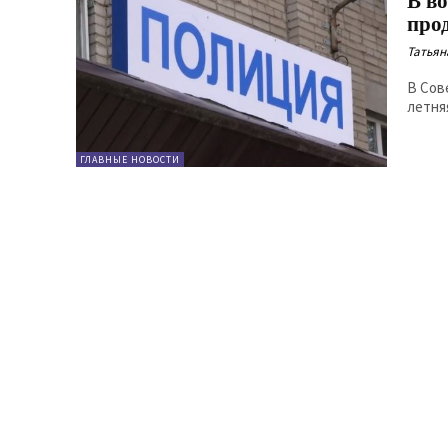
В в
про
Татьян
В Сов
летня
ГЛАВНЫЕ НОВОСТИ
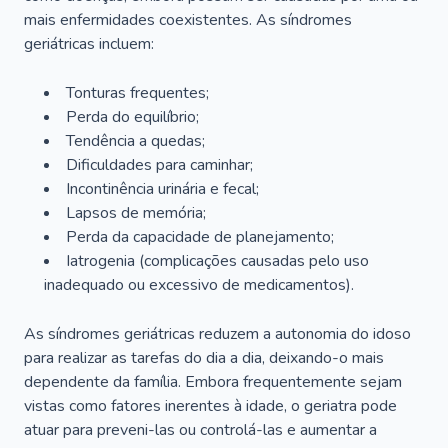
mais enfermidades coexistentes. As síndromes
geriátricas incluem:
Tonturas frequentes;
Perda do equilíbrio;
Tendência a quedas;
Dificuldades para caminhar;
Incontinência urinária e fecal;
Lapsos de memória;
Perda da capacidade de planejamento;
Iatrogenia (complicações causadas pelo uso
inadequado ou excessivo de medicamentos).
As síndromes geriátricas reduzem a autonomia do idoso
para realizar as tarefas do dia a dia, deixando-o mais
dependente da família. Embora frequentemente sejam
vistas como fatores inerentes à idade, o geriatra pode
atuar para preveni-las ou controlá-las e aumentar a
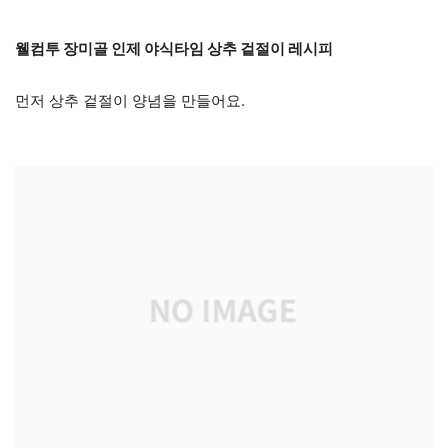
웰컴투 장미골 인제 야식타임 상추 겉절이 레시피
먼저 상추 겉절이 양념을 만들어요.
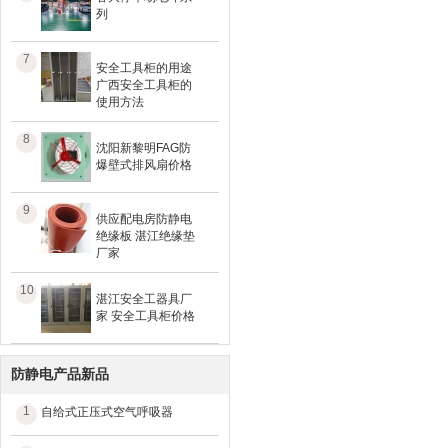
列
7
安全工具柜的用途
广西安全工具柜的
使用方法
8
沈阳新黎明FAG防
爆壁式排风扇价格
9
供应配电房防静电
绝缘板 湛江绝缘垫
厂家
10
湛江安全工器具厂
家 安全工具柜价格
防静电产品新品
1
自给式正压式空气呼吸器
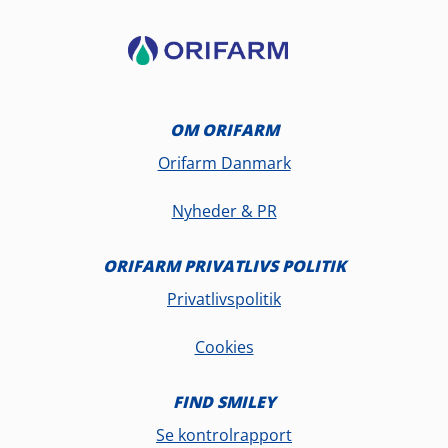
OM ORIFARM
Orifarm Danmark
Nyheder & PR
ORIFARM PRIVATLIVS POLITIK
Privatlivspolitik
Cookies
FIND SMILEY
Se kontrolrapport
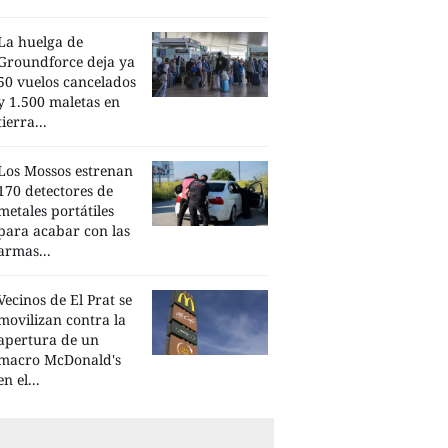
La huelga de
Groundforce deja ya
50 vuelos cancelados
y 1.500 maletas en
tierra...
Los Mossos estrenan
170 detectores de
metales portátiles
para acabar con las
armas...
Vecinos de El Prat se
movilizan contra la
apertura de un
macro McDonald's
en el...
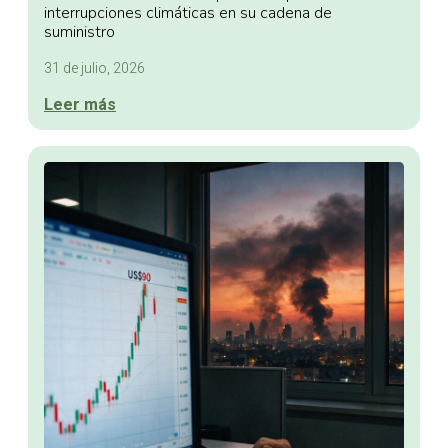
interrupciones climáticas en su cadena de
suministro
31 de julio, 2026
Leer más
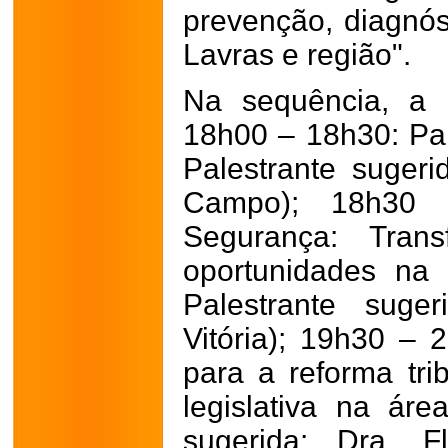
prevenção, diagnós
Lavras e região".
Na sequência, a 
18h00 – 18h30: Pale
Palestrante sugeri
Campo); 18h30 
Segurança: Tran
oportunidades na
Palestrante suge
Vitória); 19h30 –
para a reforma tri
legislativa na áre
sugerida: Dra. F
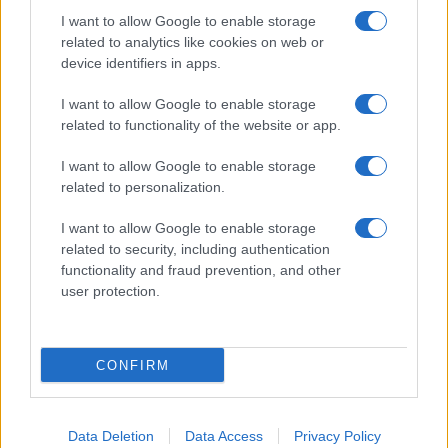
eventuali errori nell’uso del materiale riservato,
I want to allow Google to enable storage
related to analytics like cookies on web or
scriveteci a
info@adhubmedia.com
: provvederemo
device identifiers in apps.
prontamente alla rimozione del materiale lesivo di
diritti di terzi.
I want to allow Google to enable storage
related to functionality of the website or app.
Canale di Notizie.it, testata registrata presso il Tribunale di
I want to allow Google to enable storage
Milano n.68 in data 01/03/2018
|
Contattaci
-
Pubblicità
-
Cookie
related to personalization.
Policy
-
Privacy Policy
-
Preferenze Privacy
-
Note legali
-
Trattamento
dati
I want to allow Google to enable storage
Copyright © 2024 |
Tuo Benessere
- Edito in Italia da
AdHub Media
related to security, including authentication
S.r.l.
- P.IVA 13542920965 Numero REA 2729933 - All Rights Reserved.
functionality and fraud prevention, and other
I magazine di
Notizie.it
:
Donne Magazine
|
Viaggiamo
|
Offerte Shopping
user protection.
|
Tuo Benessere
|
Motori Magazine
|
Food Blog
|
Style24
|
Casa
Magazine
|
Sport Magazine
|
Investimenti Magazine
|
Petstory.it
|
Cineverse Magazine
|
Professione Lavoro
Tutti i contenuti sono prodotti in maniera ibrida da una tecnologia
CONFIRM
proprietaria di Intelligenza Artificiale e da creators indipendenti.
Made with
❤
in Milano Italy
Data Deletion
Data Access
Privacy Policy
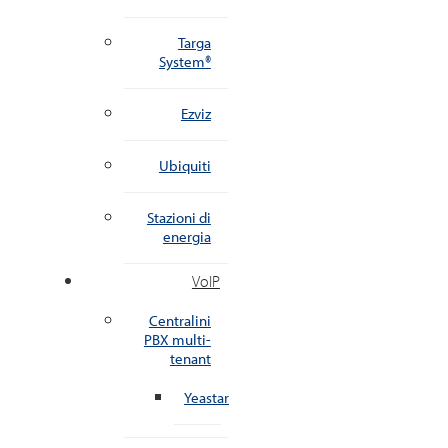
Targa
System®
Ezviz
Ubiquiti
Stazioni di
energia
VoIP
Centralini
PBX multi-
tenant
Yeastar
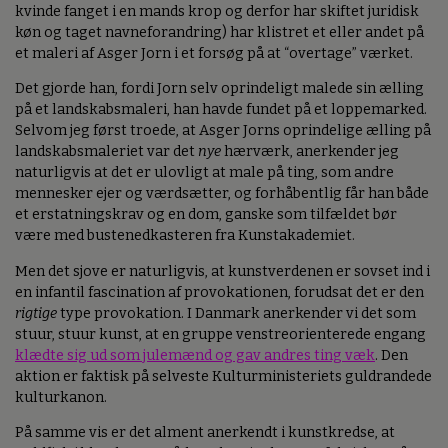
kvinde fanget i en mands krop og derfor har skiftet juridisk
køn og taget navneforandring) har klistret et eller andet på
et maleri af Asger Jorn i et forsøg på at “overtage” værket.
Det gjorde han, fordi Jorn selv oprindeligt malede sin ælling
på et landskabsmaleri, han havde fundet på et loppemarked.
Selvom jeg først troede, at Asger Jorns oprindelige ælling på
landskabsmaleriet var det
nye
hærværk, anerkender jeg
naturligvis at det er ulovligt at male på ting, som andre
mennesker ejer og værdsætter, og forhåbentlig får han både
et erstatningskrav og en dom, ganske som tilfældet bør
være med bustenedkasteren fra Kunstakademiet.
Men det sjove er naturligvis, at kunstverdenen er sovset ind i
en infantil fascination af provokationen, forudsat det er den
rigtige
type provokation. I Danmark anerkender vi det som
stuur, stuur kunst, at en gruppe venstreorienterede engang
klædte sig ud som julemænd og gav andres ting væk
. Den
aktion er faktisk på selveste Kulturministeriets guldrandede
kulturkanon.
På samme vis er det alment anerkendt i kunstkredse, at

::::

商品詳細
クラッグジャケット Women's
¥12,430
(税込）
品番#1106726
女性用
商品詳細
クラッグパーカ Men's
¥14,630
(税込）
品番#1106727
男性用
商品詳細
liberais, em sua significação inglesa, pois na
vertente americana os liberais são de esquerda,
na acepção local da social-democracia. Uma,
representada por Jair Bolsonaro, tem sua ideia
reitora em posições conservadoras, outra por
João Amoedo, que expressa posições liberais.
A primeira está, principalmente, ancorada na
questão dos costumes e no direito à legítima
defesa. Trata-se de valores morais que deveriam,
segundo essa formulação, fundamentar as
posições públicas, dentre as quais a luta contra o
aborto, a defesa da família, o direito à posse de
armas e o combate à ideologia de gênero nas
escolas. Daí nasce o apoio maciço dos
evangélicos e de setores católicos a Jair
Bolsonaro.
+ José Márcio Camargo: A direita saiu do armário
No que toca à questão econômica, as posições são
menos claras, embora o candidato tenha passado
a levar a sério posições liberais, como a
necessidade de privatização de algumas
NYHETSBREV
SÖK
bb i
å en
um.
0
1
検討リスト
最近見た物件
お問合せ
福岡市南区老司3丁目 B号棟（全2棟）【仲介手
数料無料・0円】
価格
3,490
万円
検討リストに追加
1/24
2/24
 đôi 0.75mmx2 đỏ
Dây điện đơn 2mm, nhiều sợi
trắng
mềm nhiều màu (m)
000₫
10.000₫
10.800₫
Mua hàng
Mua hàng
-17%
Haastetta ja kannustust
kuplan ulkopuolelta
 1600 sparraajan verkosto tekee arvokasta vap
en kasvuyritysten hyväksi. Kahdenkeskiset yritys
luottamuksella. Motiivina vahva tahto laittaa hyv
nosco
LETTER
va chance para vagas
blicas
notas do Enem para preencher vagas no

::::

--- WORK INSTRUCTION ---
From the listing above, return the lines starting at the one with "na acepção local" and ending at the one with "posições públicas, dentre", both kept, exactly as they appear and nothing more.

--- TASK ANSWER ---
na acepção local da social-democracia. Uma,
representada por Jair Bolsonaro, tem sua ideia
reitora em posições conservadoras, outra por
João Amoedo, que expressa posições liberais.
A primeira está, principalmente, ancorada na
questão dos costumes e no direito à legítima
defesa. Trata-se de valores morais que deveriam,
segundo essa formulação, fundamentar as
posições públicas, dentre as quais a luta contra o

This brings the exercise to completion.